Narvaez Ochoa v. Menendez Surillo

7 T.C.A. 571, 2001 DTA 179
CourtTribunal De Apelaciones De Puerto Rico/Court of Appeals of Puerto Rico
DecidedMay 24, 2001
DocketNúm. KLAN-01-00089
StatusPublished

This text of 7 T.C.A. 571 (Narvaez Ochoa v. Menendez Surillo) is published on Counsel Stack Legal Research, covering Tribunal De Apelaciones De Puerto Rico/Court of Appeals of Puerto Rico primary law. Counsel Stack provides free access to over 12 million legal documents including statutes, case law, regulations, and constitutions.

Bluebook
Narvaez Ochoa v. Menendez Surillo, 7 T.C.A. 571, 2001 DTA 179 (prapp 2001).

Opinion

[572]*572TEXTO COMPLETO DE LA SENTENCIA

Según se desprende de la exposición narrativa de la prueba, aprobada por este foro apelativo el 17 de abril de 2001, los hechos a los que se contrae el recurso que nos ocupa, nos demuestra que la apelante Ileana Menéndez Surillo contrató a la licenciada Evelyn Narváez Ochoa para tramitar el divorcio de su entonces esposo Arturo Abril San Miguel. A esos efectos, la señora Menéndez Surillo firmó el 26 de junio de 1996 un contrato de servicios profesionales con la referida letrada. Dicho contrato, en su parte .pertinente, expresa lo siguiente:

" — PRIMERO: La Primera Parte ofrece sus servicios como abogada a la Segunda Parte en todos los casos para la primera instancia sin incluir apelación a otro Tribunal de mayor jerarquía por la suma de $100.00 la hora, más gastos, en el caso de Divorcio y el 15% de la División de Bienes Gananciales, más gastos.
—La Segunda Parte hace un depósito inicial de $1,000.00 y se le cobrará al esposo el restante, los cuales no serán reembolsables."

Habiendo realizado la señora Menéndez Surillo un depósito inicial de $500.00, en julio de 1994, la licenciada Narváez Ochoa presentó la demanda de divorcio por la causal de trato cruel.
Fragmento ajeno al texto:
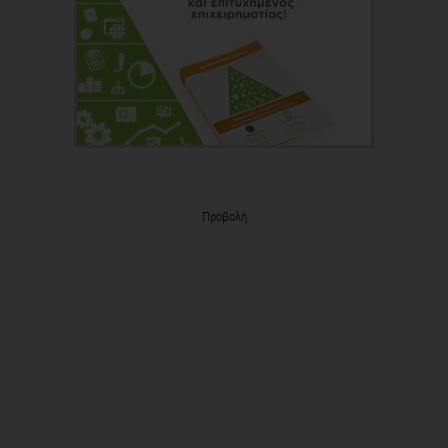
Προβολή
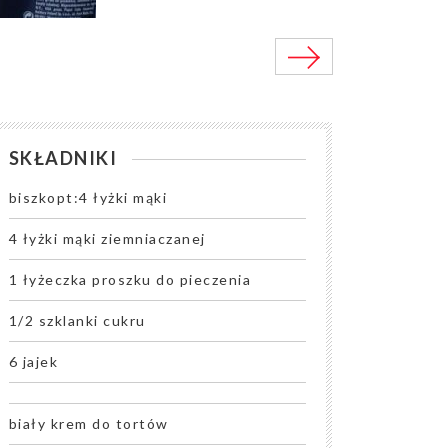
SKŁADNIKI
biszkopt:4 łyżki mąki
4 łyżki mąki ziemniaczanej
1 łyżeczka proszku do pieczenia
1/2 szklanki cukru
6 jajek
biały krem do tortów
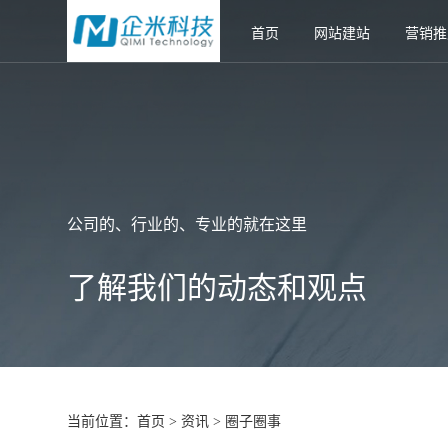
首页
网站建站
营销推
公司的、行业的、专业的就在这里
了解我们的动态和观点
当前位置：
首页
资讯
圈子圈事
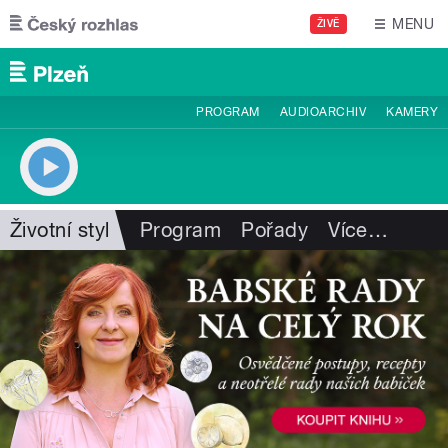
Přejít k hlavnímu obsahu
MENU
ŽIVĚ
PROGRAM
AUDIOARCHIV
KAMERY
Životní styl
Program
Pořady
Více
…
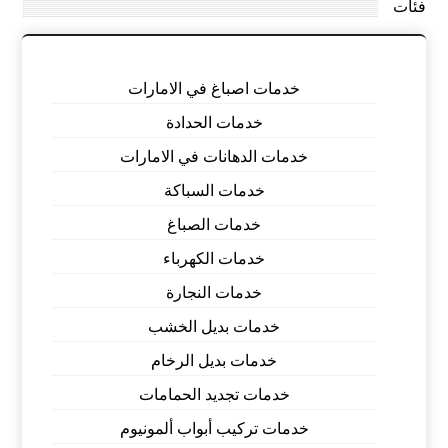
فئات
خدمات اصباغ في الامارات
خدمات الحدادة
خدمات الدهانات في الامارات
خدمات السباكة
خدمات الصباغ
خدمات الكهرباء
خدمات النجارة
خدمات بديل الخشب
خدمات بديل الرخام
خدمات تجديد الحمامات
خدمات تركيب أبواب ألمونيوم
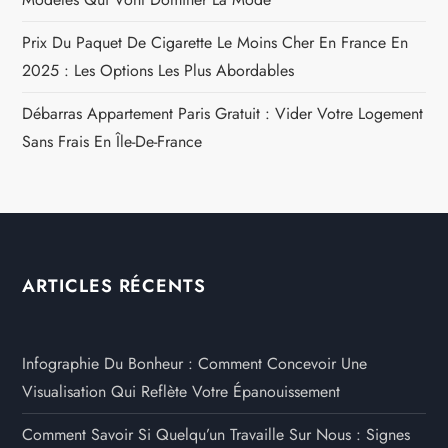
Prix Du Paquet De Cigarette Le Moins Cher En France En
2025 : Les Options Les Plus Abordables
Débarras Appartement Paris Gratuit : Vider Votre Logement
Sans Frais En Île-De-France
ARTICLES RÉCENTS
Infographie Du Bonheur : Comment Concevoir Une
Visualisation Qui Reflète Votre Épanouissement
Comment Savoir Si Quelqu’un Travaille Sur Nous : Signes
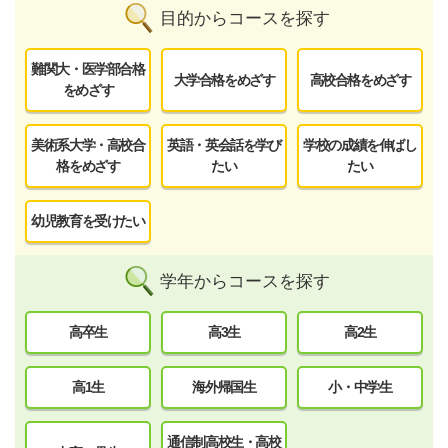
目的からコースを探す
難関大・医学部合格
大学合格をめざす
高校合格をめざす
をめざす
美術系大学・高校合
英語・英会話を学び
学校の成績を伸ばし
格をめざす
たい
たい
幼児教育を受けたい
学年からコースを探す
高卒生
高3生
高2生
高1生
海外帰国生
小・中学生
通信制高校生・高校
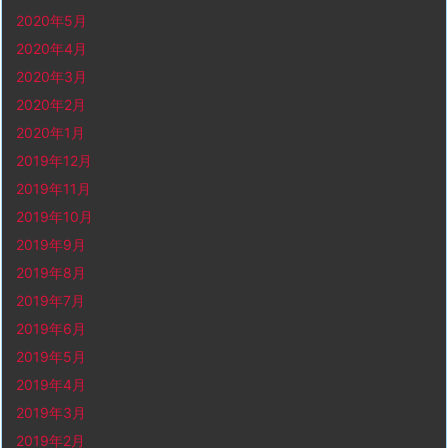
2020年5月
2020年4月
2020年3月
2020年2月
2020年1月
2019年12月
2019年11月
2019年10月
2019年9月
2019年8月
2019年7月
2019年6月
2019年5月
2019年4月
2019年3月
2019年2月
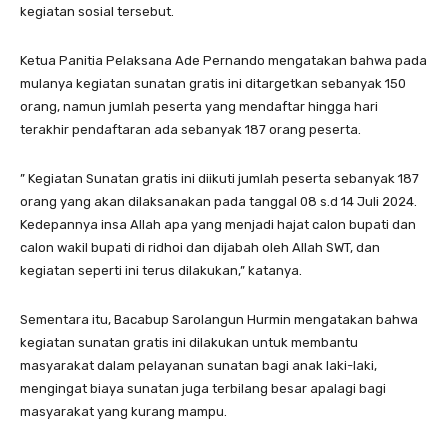
kegiatan sosial tersebut.
Ketua Panitia Pelaksana Ade Pernando mengatakan bahwa pada
mulanya kegiatan sunatan gratis ini ditargetkan sebanyak 150
orang, namun jumlah peserta yang mendaftar hingga hari
terakhir pendaftaran ada sebanyak 187 orang peserta.
” Kegiatan Sunatan gratis ini diikuti jumlah peserta sebanyak 187
orang yang akan dilaksanakan pada tanggal 08 s.d 14 Juli 2024.
Kedepannya insa Allah apa yang menjadi hajat calon bupati dan
calon wakil bupati di ridhoi dan dijabah oleh Allah SWT, dan
kegiatan seperti ini terus dilakukan,” katanya.
Sementara itu, Bacabup Sarolangun Hurmin mengatakan bahwa
kegiatan sunatan gratis ini dilakukan untuk membantu
masyarakat dalam pelayanan sunatan bagi anak laki-laki,
mengingat biaya sunatan juga terbilang besar apalagi bagi
masyarakat yang kurang mampu.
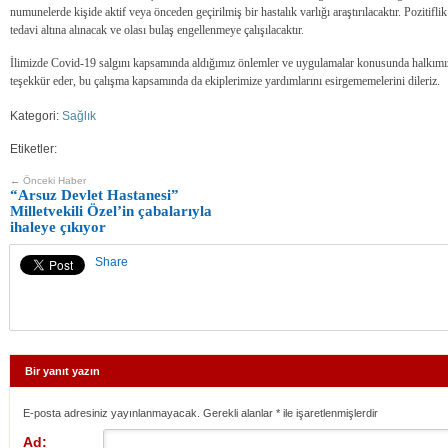
numunelerde kişide aktif veya önceden geçirilmiş bir hastalık varlığı araştırılacaktır. Pozitifli
tedavi altına alınacak ve olası bulaş engellenmeye çalışılacaktır.
İlimizde Covid-19 salgını kapsamında aldığımız önlemler ve uygulamalar konusunda halkımızın
teşekkür eder, bu çalışma kapsamında da ekiplerimize yardımlarını esirgememelerini dileriz.
Kategori:
Sağlık
Etiketler:
← Önceki Haber
“Arsuz Devlet Hastanesi”
Milletvekili Özel’in çabalarıyla
ihaleye çıkıyor
Share
Bir yanıt yazın
E-posta adresiniz yayınlanmayacak. Gerekli alanlar
*
ile işaretlenmişlerdir
Ad:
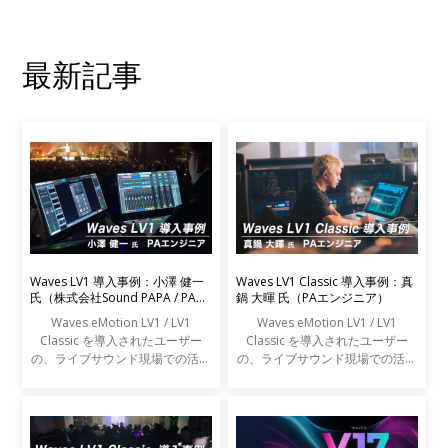
最新記事
Waves LV1 導入事例：小澤 健一
Waves LV1 Classic 導入事例：真
氏（株式会社Sound PAPA / PAエ
鍋 大暉 氏（PAエンジニア）
ンジニア）
Waves eMotion LV1 / LV1
Waves eMotion LV1 / LV1
Classic を導入されたユーザー
Classic を導入されたユーザー
の、ライブサウンド現場での活用
の、ライブサウンド現場での活用
事例をご紹介します。
事例をご紹介します。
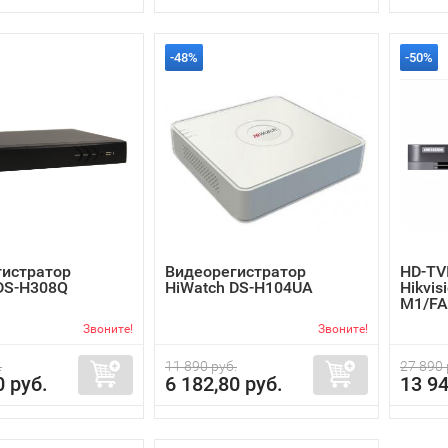
-48%
-50%
гистратор
Видеорегистратор
HD-TV
DS-H308Q
HiWatch DS-H104UA
Hikvis
M1/FA
Звоните!
Звоните!
.
11 890 руб.
27 890 
0 руб.
6 182,80 руб.
13 94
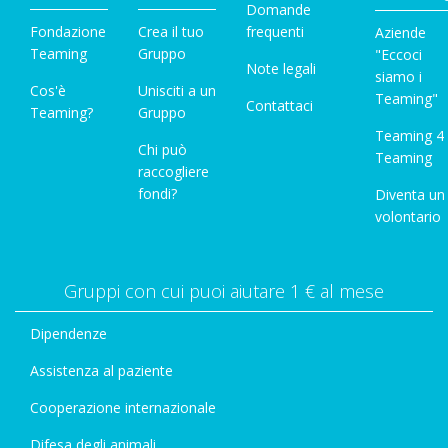
Domande
Fondazione
Crea il tuo
frequenti
Aziende
Teaming
Gruppo
"Eccoci
Note legali
siamo i
Cos'è
Unisciti a un
Teaming"
Contattaci
Teaming?
Gruppo
Teaming 4
Chi può
Teaming
raccogliere
fondi?
Diventa un
volontario
Gruppi con cui puoi aiutare 1 € al mese
Dipendenze
Assistenza al paziente
Cooperazione internazionale
Difesa degli animali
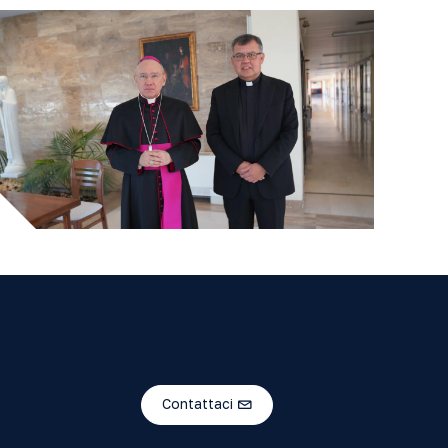
Contattaci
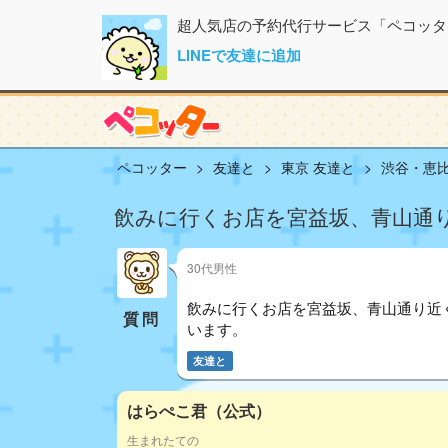
超人気店の予約代行サービス「ペコッタ
LINEで友達に追加
ペコッター
友達と
東京 友達と
渋谷・恵比
飲みに行くお店を宮益坂、青山通
30代男性
飲みに行くお店を宮益坂、青山通り近
質問
います。
友達と
はらぺこ君（公式）
生まれたての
Luego de los trámites procesales correspondientes, el tribunal dictó sentencia de divorcio por consentimiento mutuo .el 20 de diciembre de 1996.

Como parte de dicho proceso, las partes estipularon que el demandado pagaría la cantidad de $1,000.00 en concepto de honorarios de abogado a favor de la licenciada Narváez Ochoa. Se dispuso, además, sobre las relaciones paterno-filiales, custodia, patria potestad, pensión de alimentos y sobre la división de bienes gananciales: Como parte de dichas estipulaciones, se acordó que el señor Abril San Miguel cedería a la señora Menéndez Surillo, su participación ganancial en la propiedad inmueble que es objeto de controversia en este [573]*573caso.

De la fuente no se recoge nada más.